Ever receive NOTHING for Christmas as a child? Parents - ever give NOTHING to your kids?

They never got zero presents. However there was one year, when it was still possible that one of them believed in Santa Claus, when they were very very bad, very close to xmas. I mean disobedient, belligerent, surly. Some lying was involved.

Things were very tight that year, and some of the tightness of the money was directly attributable to the misbehavior, but nonetheless Santa Claus had been planning to make one more secret midnight trip to a nearby store to get stocking stuffers. However, on the night of the last chance, more misbehavior occurred, and based on the bad behavior, Santa decided not to. So the stockings were a little skimpy. They noticed.

Apparently they did not notice that their father and I didn’t give each other anything at all.

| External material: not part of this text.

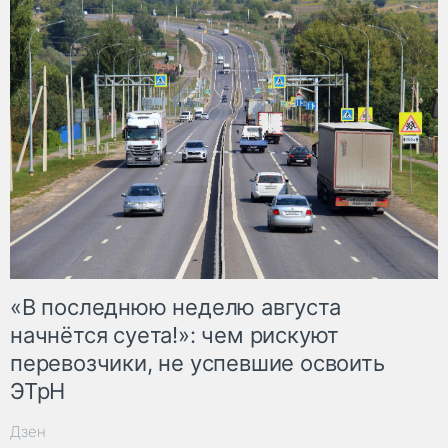
«В последнюю неделю августа
начнётся суета!»: чем рискуют
перевозчики, не успевшие освоить
ЭТрН
Дзен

Didn’t think that there was an age range specified in the OP =)

But yes, I was in my young 20s =)

Nope, I always got something. I didn’t get much once I got to my teens; it’d be like wrapped-up nightdresses or something; that was because there wasn’t much I wanted (I got stuff through the year as and when I needed it, if there was the money available) and I didn’t feel hard done-by.

However, on my 12th birthday, I was visiting my Dad, his wife and my two-year-old brother. We went shopping. My Dad bought my brother a £30 remote-control car that he was far too young to play with, and refused to buy me a cute little pink elephant straw that cost 2p. On my birthday - I even mentioned it in case they’d forgotten. There were no other gifts we got home and I had to pay separately for my lunch using my own money. He was a terrible Dad in more significant ways, but my stepmum was OK, and this was just baffling.

It says ‘as a child.’

No, but I was close once. I was a young mom. Had a baby at 18, a baby at 19, divorced at 20. Unsurprisingly, I was very broke. The year they were 3 & 4, I had no money for gifts. I was working and going to school, and there just wasn’t any money.

I signed up at Salvation Army for charity.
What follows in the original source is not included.